Monitoring Employee Communications Requires Up-to-Date Consent
Written by: Sharon Mollman Elliott

Most employers have some sort of process for monitoring employee email or phone communications and a corresponding electronic resources policy to make sure that the employees know it. These policies are usually designed to protect employers from privacy claims by making sure that employees do not have a reasonable expectation of privacy in their workplace communications.

If properly worded, such policies also might provide employers with protection from substantial civil liability under the Federal Wiretap Act (http://tinyurl.com/39zskd). Historically, the Federal Wiretap Act has not been a concern for employers reviewing emails or messages stored on the employer's equipment servers (http://tinyurl.com/3ovszls ), because the act does not apply to stored communications. Technology, however, changes, and many information technology departments are now capturing employee communications with methods that do fall within the Federal Wiretap Act, such as real-time interception of calls (http://tinyurl.com/3e4oahh) or auto-forwarding of emails (http://www.ca7.uscourts.gov/tmp/9O10A597.pdf). These advances open the employer to potential liability unless the employee has consented to the interception.

Unfortunately, not all electronic resource policies provide that consent. For example, a policy reserving the right to monitor "phone or email messages stored on its voicemail or email systems" was held not to create consent (http://tinyurl.com/3e4oahh) to listen to telephone conversations as they occurred. Similarly, a policy presented once at the beginning of employment may not suffice to establish consent to email interception five years later.

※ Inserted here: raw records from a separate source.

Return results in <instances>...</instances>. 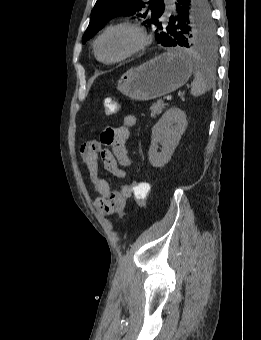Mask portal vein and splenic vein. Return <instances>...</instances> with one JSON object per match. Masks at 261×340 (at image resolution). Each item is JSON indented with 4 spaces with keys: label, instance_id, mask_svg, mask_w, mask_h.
<instances>
[{
    "label": "portal vein and splenic vein",
    "instance_id": "portal-vein-and-splenic-vein-1",
    "mask_svg": "<svg viewBox=\"0 0 261 340\" xmlns=\"http://www.w3.org/2000/svg\"><path fill=\"white\" fill-rule=\"evenodd\" d=\"M163 99H164V101H168V100H171V97L170 96H165Z\"/></svg>",
    "mask_w": 261,
    "mask_h": 340
}]
</instances>
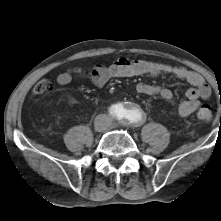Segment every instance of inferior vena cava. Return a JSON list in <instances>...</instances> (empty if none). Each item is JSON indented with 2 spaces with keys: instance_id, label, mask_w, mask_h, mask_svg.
Segmentation results:
<instances>
[{
  "instance_id": "obj_1",
  "label": "inferior vena cava",
  "mask_w": 221,
  "mask_h": 221,
  "mask_svg": "<svg viewBox=\"0 0 221 221\" xmlns=\"http://www.w3.org/2000/svg\"><path fill=\"white\" fill-rule=\"evenodd\" d=\"M99 121H105V124H102L101 127H100L102 130H105L107 128L108 124H109V116H107V115H99L96 118V124Z\"/></svg>"
}]
</instances>
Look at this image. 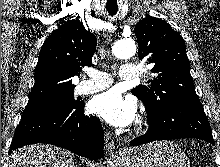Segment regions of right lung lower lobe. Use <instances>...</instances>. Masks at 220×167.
<instances>
[{
	"instance_id": "1",
	"label": "right lung lower lobe",
	"mask_w": 220,
	"mask_h": 167,
	"mask_svg": "<svg viewBox=\"0 0 220 167\" xmlns=\"http://www.w3.org/2000/svg\"><path fill=\"white\" fill-rule=\"evenodd\" d=\"M35 143L60 146L93 160L104 156V131L100 121L85 115L84 102L79 101L72 107L46 103L26 108L9 153Z\"/></svg>"
}]
</instances>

Employers should update their electronic resources policy regularly to cover changes in the technology used to capture employee communications. Before you begin real-time monitoring, auto-forwarding, or other monitoring methods that go beyond the data already stored on your equipment, make sure that your electronic resource policy covers your method of interception and that your employees have acknowledged what you will be doing to monitor their communications. Accurately informing your employees of the type of monitoring used and getting annual acknowledgments will help protect you from unexpected claims of unlawful interceptions under the Federal Wiretap Act.